• [Work instructions] Leaving the pictures aside, repeat each line below exactly.

[Records contained in a dataset]
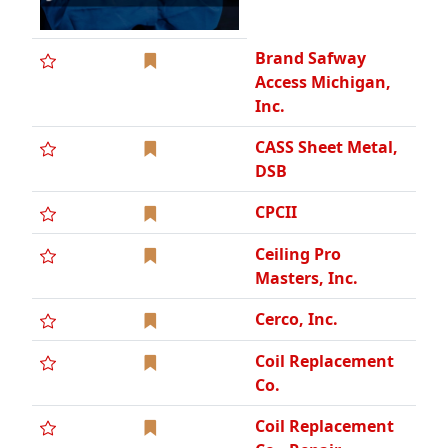
Brand Safway
Access Michigan,
Inc.
CASS Sheet Metal,
DSB
CPCII
Ceiling Pro
Masters, Inc.
Cerco, Inc.
Coil Replacement
Co.
Coil Replacement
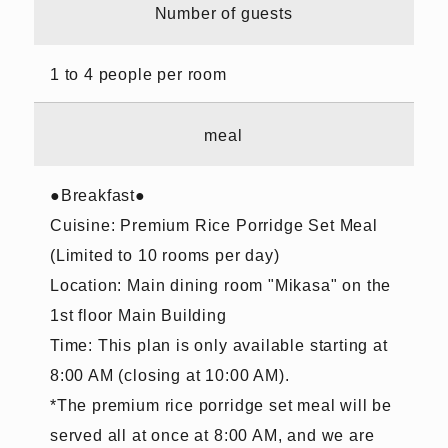
Number of guests
1 to 4 people per room
meal
●Breakfast●
Cuisine: Premium Rice Porridge Set Meal
(Limited to 10 rooms per day)
Location: Main dining room "Mikasa" on the
1st floor Main Building
Time: This plan is only available starting at
8:00 AM (closing at 10:00 AM).
*The premium rice porridge set meal will be
served all at once at 8:00 AM, and we are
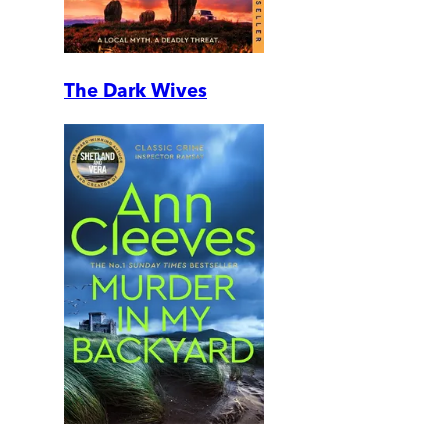
The Dark Wives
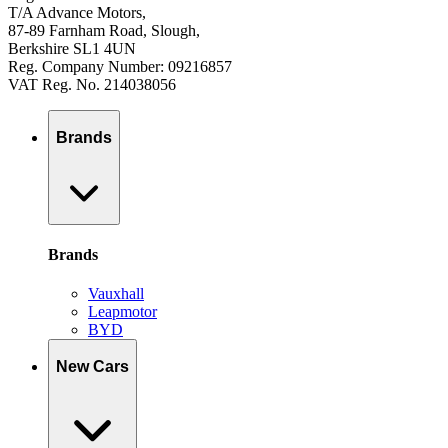
T/A Advance Motors,
87-89 Farnham Road, Slough,
Berkshire SL1 4UN
Reg. Company Number: 09216857
VAT Reg. No. 214038056
Brands
Brands
Vauxhall
Leapmotor
BYD
New Cars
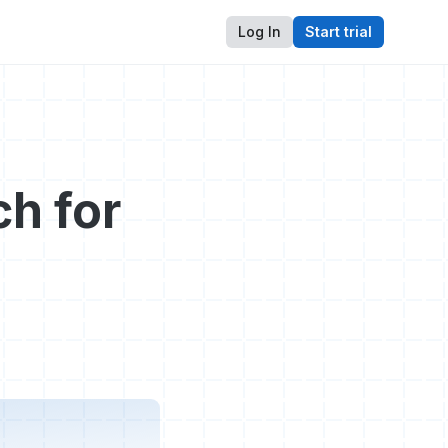
Log In
Start trial
h for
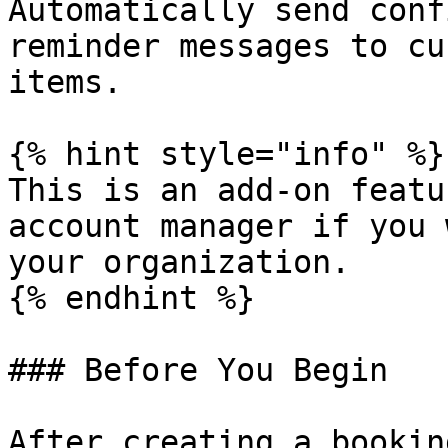
Automatically send conf
reminder messages to cu
items.

{% hint style="info" %}

This is an add-on featu
account manager if you 
your organization.

{% endhint %}

### Before You Begin

After creating a bookin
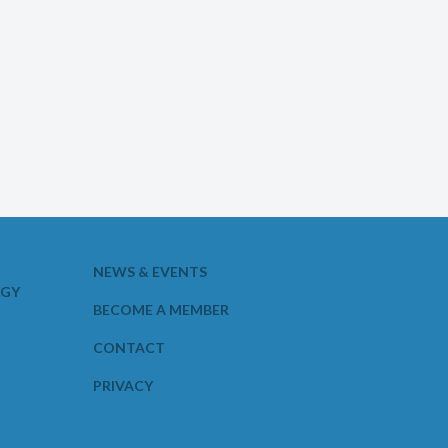
NEWS & EVENTS
OGY
BECOME A MEMBER
CONTACT
PRIVACY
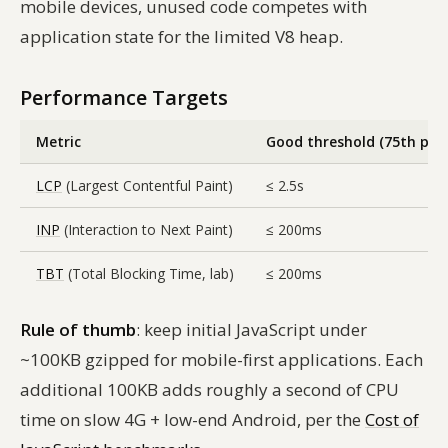
mobile devices, unused code competes with
application state for the limited V8 heap.
Performance Targets
Metric
Good threshold (75th pct)
LCP
(Largest Contentful Paint)
≤ 2.5s
INP
(Interaction to Next Paint)
≤ 200ms
TBT
(Total Blocking Time, lab)
≤ 200ms
Rule of thumb
: keep initial JavaScript under
~100KB gzipped for mobile-first applications. Each
additional 100KB adds roughly a second of CPU
time on slow 4G + low-end Android, per the
Cost of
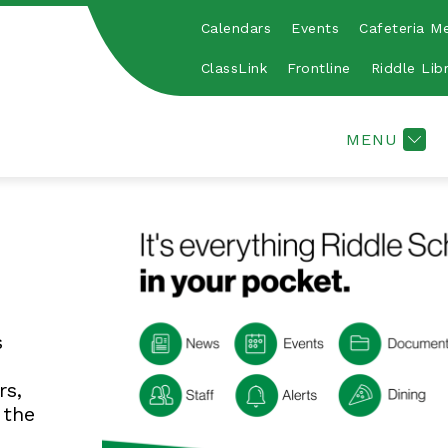
Calendars
Events
Cafeteria M
Show
Show
HY & SAFE SCHOOLS
DUAL-CREDIT
A
submenu
submen
ClassLink
Frontline
Riddle Lib
for
for
Healthy
Dual-
&
Credit
MENU
Safe
Schools
s
rs,
 the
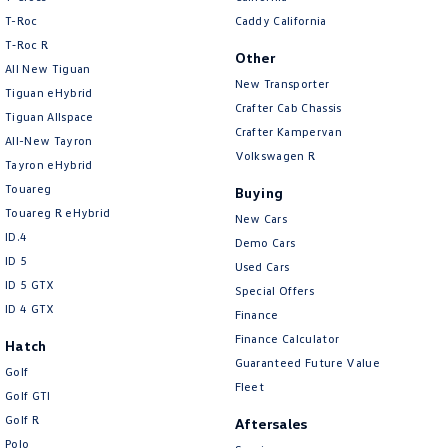
New Transporter
Crafter Cab Chassis
T-Roc
Caddy California
T‑Roc R
Crafter Kampervan
Volkswagen R
Other
All New Tiguan
New Transporter
Tiguan eHybrid
Crafter Cab Chassis
Tiguan Allspace
Crafter Kampervan
All-New Tayron
Volkswagen R
Tayron eHybrid
Touareg
Buying
Touareg R eHybrid
New Cars
ID.4
Demo Cars
ID 5
Used Cars
ID 5 GTX
Special Offers
ID 4 GTX
Finance
Finance Calculator
Hatch
Guaranteed Future Value
Golf
Fleet
Golf GTI
Golf R
Aftersales
Polo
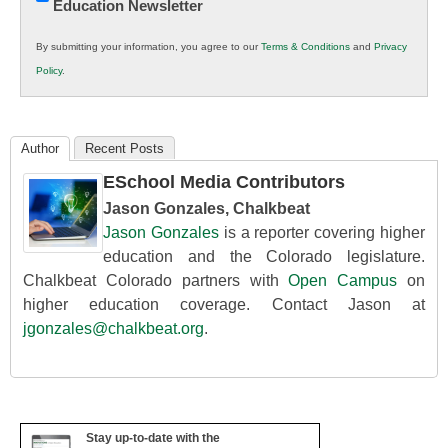
Education Newsletter
Innovations
in
By submitting your information, you agree to our
Terms & Conditions
and
Privacy
K12
Policy
.
Education
Author
Recent Posts
ESchool Media Contributors
Jason Gonzales, Chalkbeat
Jason Gonzales
is a reporter covering higher
education and the Colorado legislature.
Chalkbeat Colorado partners with
Open Campus
on
higher education coverage. Contact Jason at
jgonzales@chalkbeat.org
.
Stay up-to-date with the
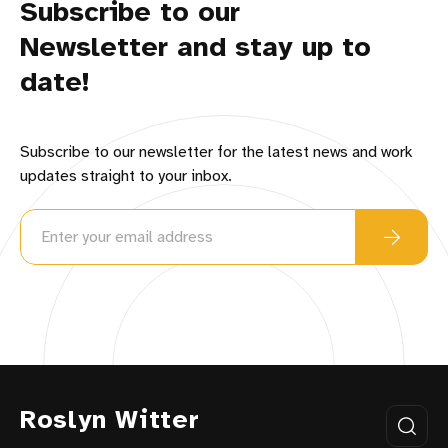
Subscribe to our
Newsletter and stay up to
date!
Subscribe to our newsletter for the latest news and work
updates straight to your inbox.
Roslyn Witter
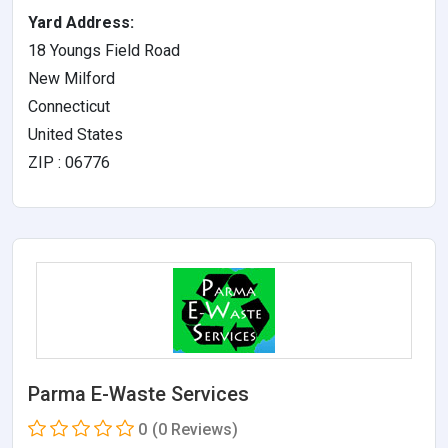
Yard Address:
18 Youngs Field Road
New Milford
Connecticut
United States
ZIP : 06776
Parma E-Waste Services
0
(0 Reviews)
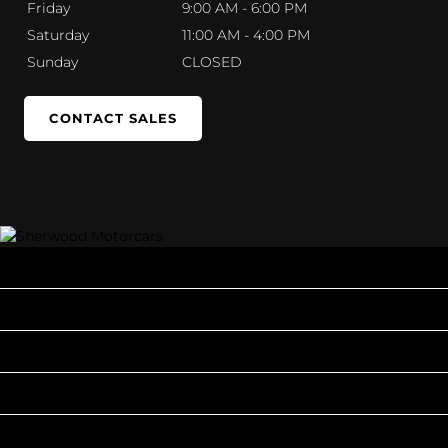
Friday
9:00 AM - 6:00 PM
Saturday
11:00 AM - 4:00 PM
Sunday
CLOSED
CONTACT SALES
INVENTORY
POPULAR MAKES
QUICK LINKS
ABOUT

• [Response area]
Brand Safway
Access Michigan,
Inc.
CASS Sheet Metal,
DSB
CPCII
Ceiling Pro
Masters, Inc.
Cerco, Inc.
Coil Replacement
Co.
Coil Replacement
Number of guests
1 to 4 people per room
meal
●Breakfast●
Cuisine: Premium Rice Porridge Set Meal
(Limited to 10 rooms per day)
Location: Main dining room "Mikasa" on the
1st floor Main Building
Time: This plan is only available starting at
8:00 AM (closing at 10:00 AM).
*The premium rice porridge set meal will be
served all at once at 8:00 AM, and we are
The Dark Wives
T/A Advance Motors,
87-89 Farnham Road, Slough,
Berkshire SL1 4UN
Reg. Company Number: 09216857
VAT Reg. No. 214038056
Brands
Brands
Vauxhall
Leapmotor
BYD
New Cars
Log In
Start trial
h for
Automatically send conf
reminder messages to cu
items.

{% hint style="info" %}

This is an add-on featu
account manager if you 
your organization.

{% endhint %}

### Before You Begin

After creating a bookin
NEWS & EVENTS
OGY
BECOME A MEMBER
CONTACT
PRIVACY
mobile devices, unused code competes with
application state for the limited V8 heap.
Performance Targets
Metric
Good threshold (75th pct)
LCP
(Largest Contentful Paint)
≤ 2.5s
INP
(Interaction to Next Paint)
≤ 200ms
TBT
(Total Blocking Time, lab)
≤ 200ms
Rule of thumb
: keep initial JavaScript under
~100KB gzipped for mobile-first applications. Each
additional 100KB adds roughly a second of CPU
time on slow 4G + low-end Android, per the
Cost of
Calendars
Events
Cafeteria M
Show
Show
HY & SAFE SCHOOLS
DUAL-CREDIT
A
submenu
submen
ClassLink
Frontline
Riddle Lib
for
for
Healthy
Dual-
&
Credit
MENU
Safe
Schools
s
rs,
 the
New Transporter
Crafter Cab Chassis
T-Roc
Caddy California
T‑Roc R
Crafter Kampervan
Volkswagen R
Other
All New Tiguan
New Transporter
Tiguan eHybrid
Crafter Cab Chassis
Tiguan Allspace
Crafter Kampervan
All-New Tayron
Volkswagen R
Tayron eHybrid
Touareg
Buying
Touareg R eHybrid
New Cars
ID.4
Demo Cars
ID 5
Used Cars
ID 5 GTX
Special Offers
ID 4 GTX
Finance
Finance Calculator
Hatch
Guaranteed Future Value
Golf
Fleet
Golf GTI
Golf R
Aftersales
Polo
Education Newsletter
Innovations
in
By submitting your information, you agree to our
Terms & Conditions
and
Privacy
K12
Policy
.
Education
Author
Recent Posts
ESchool Media Contributors
Jason Gonzales, Chalkbeat
Jason Gonzales
is a reporter covering higher
education and the Colorado legislature.
Chalkbeat Colorado partners with
Open Campus
on
higher education coverage. Contact Jason at
jgonzales@chalkbeat.org
.
Stay up-to-date with the
Subscribe to our
Newsletter and stay up to
date!
Subscribe to our newsletter for the latest news and work
updates straight to your inbox.
Roslyn Witter
Yard Address:
18 Youngs Field Road
New Milford
Connecticut
United States
ZIP : 06776
Parma E-Waste Services
0
(0 Reviews)
Friday
9:00 AM - 6:00 PM
Saturday
11:00 AM - 4:00 PM
Sunday
CLOSED
CONTACT SALES
INVENTORY
POPULAR MAKES
QUICK LINKS
ABOUT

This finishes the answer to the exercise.